Self-defense has always been misunderstood as a physical response to danger. That definition is too narrow for the world we are living in. Indeed, the next layer of self-defense is already here, and it has very little to do with throwing a punch.

The fight is moving into information.

This shift did not happen suddenly. It developed as the way we consume information changed. Today, people are exposed to more content than they can process, delivered faster than they can evaluate. Under such conditions, the brain looks for shortcuts. Clarity becomes a signal of truth. Repetition becomes a signal of accuracy. This is how perception forms before facts are examined.

Artificial intelligence accelerates this process. It produces content that is structured, fluent, and convincing. It does not need to be correct; it needs to feel coherent.
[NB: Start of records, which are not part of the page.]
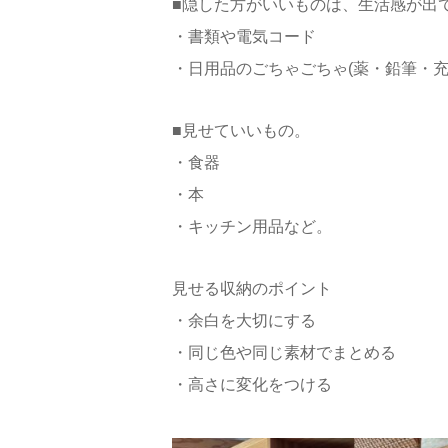
■隠した方がいいものは、生活感が出
・書類や電気コード
・日用品のごちゃごちゃ(薬・鉛筆・充
■見せていいもの。
・食器
・本
・キッチン用品など。
見せる収納のポイント
・余白を大切にする
・同じ色や同じ素材でまとめる
・高さに変化をつける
Once that coherence is accepted, the foundation of judgment begins to weaken. Research already shows that AI systems can exploit cognitive vulnerabilities and influence decision-making by presenting information in ways that feel reliable, even when they are not.

This is where the definition of self-defense must expand.

In a physical confrontation, the first mistake often determines the outcome. Hesitation creates exposure. Misreading intent creates risk. The same logic applies to information. When a person accepts a narrative without examining it, they lose control over how they understand the situation. That loss of control is a form of vulnerability.

The current environment is designed to create such vulnerability.

AI-driven systems and platforms reward content that triggers emotion. Anger, fear, and certainty spread faster than careful analysis. This is not accidental. It is built into how these systems function. Emotional reactions drive engagement, and engagement drives visibility. The result is an ecosystem where manipulation becomes efficient and scalable. The World Economic Forum has already identified AI-driven misinformation as a major global risk, capable of shaping perception and destabilizing societies.

For Jewish communities, this carries a familiar pattern.

History shows that Jews have often been judged through narratives that formed early and resisted correction. Those narratives did not need to be proven. They needed to be repeated. Once they settled, the consequences followed. This pattern once depended on human networks. Today, it operates through digital systems that amplify it at scale.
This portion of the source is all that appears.